Colombia, Peru collaborate to end coca production at borders

Anti-narcotics police from Colombia and Peru will synchronize manual eradication of illicit crops, such as coca, in border zones between the neighboring countries in December.

General Luis Perez Alvaran, the anti-narcotics police director, explained,  “Particularly with Peru we are planning the manual eradication of coca plants, simultaneously on the border, where we have detected around 200 hectares [495 acres] of illicit crops.”

The general went on to say that the bilateral collaboration seeks to strengthen the fight against drug trafficking from Bolivia, Ecuador, Peru, and Colombia – countries of the Andean Community of Nations (CAN).

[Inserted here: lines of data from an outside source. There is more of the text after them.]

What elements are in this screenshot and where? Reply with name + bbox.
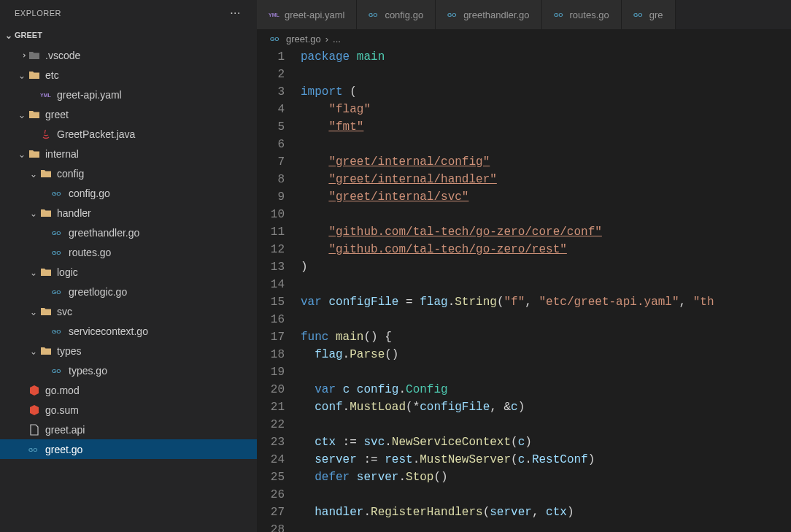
chevron-down-icon[interactable]	[28, 307, 39, 317]
code-content[interactable]: package main import ( "flag" "fmt" "gree…	[301, 48, 791, 532]
chevron-down-icon[interactable]	[28, 346, 39, 356]
editor-tab[interactable]: GOgre	[622, 0, 676, 29]
code-line[interactable]: handler.RegisterHandlers(server, ctx)	[301, 504, 791, 521]
code-line[interactable]: "greet/internal/svc"	[301, 188, 791, 206]
line-number: 22	[257, 416, 285, 433]
code-line[interactable]: "github.com/tal-tech/go-zero/core/conf"	[301, 223, 791, 241]
code-line[interactable]: var configFile = flag.String("f", "etc/g…	[301, 293, 791, 311]
file-tree-file[interactable]: GOservicecontext.go	[0, 321, 257, 341]
code-line[interactable]	[301, 311, 791, 328]
editor-tab[interactable]: GOroutes.go	[542, 0, 622, 29]
editor-tab[interactable]: GOconfig.go	[357, 0, 436, 29]
line-number: 25	[257, 469, 285, 486]
chevron-down-icon[interactable]	[16, 109, 28, 120]
code-line[interactable]: conf.MustLoad(*configFile, &c)	[301, 398, 791, 416]
code-line[interactable]	[301, 276, 791, 293]
editor-tab[interactable]: YMLgreet-api.yaml	[257, 0, 357, 29]
folder-icon	[28, 147, 41, 161]
folder-dark-icon	[28, 49, 41, 62]
file-tree-file[interactable]: GOroutes.go	[0, 242, 257, 262]
code-line[interactable]: "greet/internal/handler"	[301, 171, 791, 188]
code-editor[interactable]: 1234567891011121314151617181920212223242…	[257, 48, 791, 532]
file-tree-file[interactable]: GOgreethandler.go	[0, 223, 257, 242]
go-icon: GO	[554, 9, 566, 20]
line-number: 3	[257, 83, 285, 101]
folder-icon	[39, 266, 53, 279]
line-number: 21	[257, 398, 285, 416]
svg-text:GO: GO	[633, 12, 642, 18]
breadcrumbs[interactable]: GO greet.go › ...	[257, 29, 791, 48]
code-line[interactable]	[301, 416, 791, 433]
tab-label: routes.go	[570, 9, 609, 20]
project-section-header[interactable]: GREET	[0, 26, 257, 44]
go-icon: GO	[633, 9, 645, 20]
code-line[interactable]	[301, 486, 791, 504]
code-line[interactable]: func main() {	[301, 328, 791, 346]
file-tree-folder[interactable]: internal	[0, 144, 257, 163]
go-icon: GO	[51, 285, 64, 298]
file-tree-file[interactable]: go.sum	[0, 400, 257, 420]
file-tree-file[interactable]: GreetPacket.java	[0, 124, 257, 144]
file-tree-folder[interactable]: types	[0, 341, 257, 361]
chevron-down-icon[interactable]	[16, 70, 28, 80]
file-tree-file[interactable]: GOtypes.go	[0, 361, 257, 380]
file-tree-label: greet	[45, 109, 69, 120]
editor-tab[interactable]: GOgreethandler.go	[436, 0, 541, 29]
explorer-sidebar: EXPLORER ··· GREET .vscodeetcYMLgreet-ap…	[0, 0, 257, 532]
file-tree-label: handler	[57, 207, 91, 219]
file-tree-file[interactable]: GOconfig.go	[0, 183, 257, 203]
folder-icon	[39, 167, 53, 180]
chevron-down-icon[interactable]	[28, 208, 39, 218]
code-line[interactable]: package main	[301, 48, 791, 66]
chevron-down-icon[interactable]	[28, 169, 39, 179]
file-tree-label: internal	[45, 148, 79, 160]
code-line[interactable]	[301, 66, 791, 83]
code-line[interactable]: "flag"	[301, 101, 791, 118]
line-number: 14	[257, 276, 285, 293]
explorer-header: EXPLORER ···	[0, 0, 257, 26]
file-tree-file[interactable]: GOgreet.go	[0, 439, 257, 459]
code-line[interactable]: var c config.Config	[301, 381, 791, 398]
pkg-icon	[28, 384, 41, 397]
file-tree-label: greet.go	[45, 444, 82, 455]
chevron-right-icon[interactable]	[16, 50, 28, 61]
line-number: 20	[257, 381, 285, 398]
file-tree-file[interactable]: GOgreetlogic.go	[0, 282, 257, 301]
code-line[interactable]	[301, 206, 791, 223]
code-line[interactable]	[301, 521, 791, 532]
go-icon: GO	[51, 187, 64, 200]
file-tree-file[interactable]: go.mod	[0, 380, 257, 400]
file-tree-folder[interactable]: logic	[0, 262, 257, 282]
line-number: 16	[257, 311, 285, 328]
file-tree-label: go.mod	[45, 385, 80, 396]
line-number: 10	[257, 206, 285, 223]
go-icon: GO	[447, 9, 459, 20]
chevron-down-icon[interactable]	[28, 267, 39, 277]
file-tree-folder[interactable]: etc	[0, 65, 257, 85]
line-number: 5	[257, 118, 285, 136]
code-line[interactable]: "greet/internal/config"	[301, 153, 791, 171]
code-line[interactable]: flag.Parse()	[301, 346, 791, 363]
code-line[interactable]: )	[301, 258, 791, 276]
file-tree-folder[interactable]: greet	[0, 104, 257, 124]
code-line[interactable]	[301, 363, 791, 381]
file-tree-folder[interactable]: svc	[0, 301, 257, 321]
code-line[interactable]: ctx := svc.NewServiceContext(c)	[301, 433, 791, 451]
file-tree-label: config	[57, 168, 84, 180]
code-line[interactable]: defer server.Stop()	[301, 469, 791, 486]
svg-text:GO: GO	[447, 12, 456, 18]
code-line[interactable]: "github.com/tal-tech/go-zero/rest"	[301, 241, 791, 258]
file-tree-folder[interactable]: config	[0, 163, 257, 183]
code-line[interactable]: import (	[301, 83, 791, 101]
code-line[interactable]	[301, 136, 791, 153]
line-number: 24	[257, 451, 285, 469]
more-icon[interactable]: ···	[227, 5, 244, 21]
code-line[interactable]: server := rest.MustNewServer(c.RestConf)	[301, 451, 791, 469]
go-icon: GO	[270, 33, 282, 45]
file-tree-file[interactable]: YMLgreet-api.yaml	[0, 85, 257, 104]
file-tree-folder[interactable]: .vscode	[0, 45, 257, 65]
code-line[interactable]: "fmt"	[301, 118, 791, 136]
chevron-down-icon[interactable]	[16, 149, 28, 159]
file-tree-file[interactable]: greet.api	[0, 420, 257, 439]
file-tree-folder[interactable]: handler	[0, 203, 257, 223]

The project will include 90 men working as manual eradicators on behalf of the Social Action Office of the President, who will be supported and protected by members of the police force in order to avoid violence and conflict.

The director of the Peruvian anti-narcotics police, General Dario Hurtado Cardenas, said that 20 days ago in Puerto Leguizamo, in the Colombian department of Putumayo a preliminary meeting was held in order to identify the coordinates of the areas where illicit crops were being cultivated in the Upper Putumayo region.

“In Peru we have a setback at this point, which is the fuel for our helicopters in this area, but we hope to overcome this episode and start eradicating in the month of December,” Cardenas said regarding the delay of the project.

The official also asserted that the crops were “surely grown by Colombian and Ecuadorean small-scale farmers, but there are no guerrillas on Peruvian land.”